スイスは米国にとって第6位の対内投資国だ。他の国々とは異なり、すべての州に投資しているとSECOは述べている。さらに、スイスの投資を受けて米国の労働者が高賃金で働いている。投資家が米国から資金を引き上げた場合、米国経済の一部分野にも影響が及ぶことは必至だ。

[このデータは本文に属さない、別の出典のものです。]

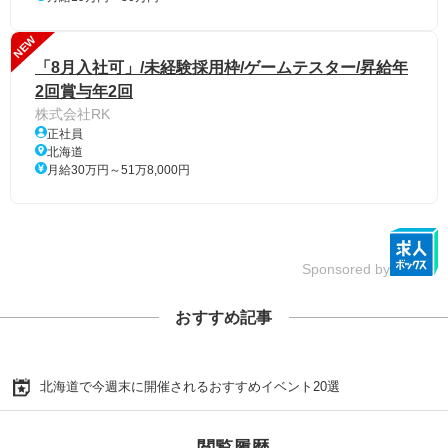
NEW
「8月入社可」/未経験採用枠/ゲームテスター/昇給年
2回賞与年2回
株式会社RK
正社員
北海道
月給30万円～51万8,000円
Sponsored by
おすすめ記事
北海道で今週末に開催されるおすすめイベント20選
閲覧履歴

中期的には、米国市場からの部分的な撤退が予想される。SECOの目標は、貿易協定を通じてスイスの輸出先を多様化することだ。これは、スイスの対外経済政策の重要な柱として長い間位置付けられてきたが、現在ではその重要性が高まっている。
医薬品と金は今後どうなる?
関税が免除されるこの2つの分野は、大きな議論の的になっている。トランプ氏にとって、これらは経済政策上、極めて重要な分野だ。米大統領選では医薬品価格の引き下げを公約し、スイス企業に対して継続的な圧力をかけることでそれを実現しようとしている。また、トランプ氏は金に個人的な親近感を抱いていると言われ、それが理由で対象から外れたとも憶される。
高付加価値産業であるスイスの医薬品も対象外だが、製薬企業は生産を米国に移転するよう強い圧力を受けている。医薬品価格は大部分が米国で決定されているにもかかわらず、間接的な方法で価格に影響を与え、さらに新たな雇用を創出するよう求められている。
金に関しては状況が異なる。スイスには大規模な金精製所がある。国内経済での重要性は低いが、貿易統計上は大きな存在感を放つ。スイス政界では、対米貿易赤字をいかに増やさないか、あらゆる策が公然と議論されている。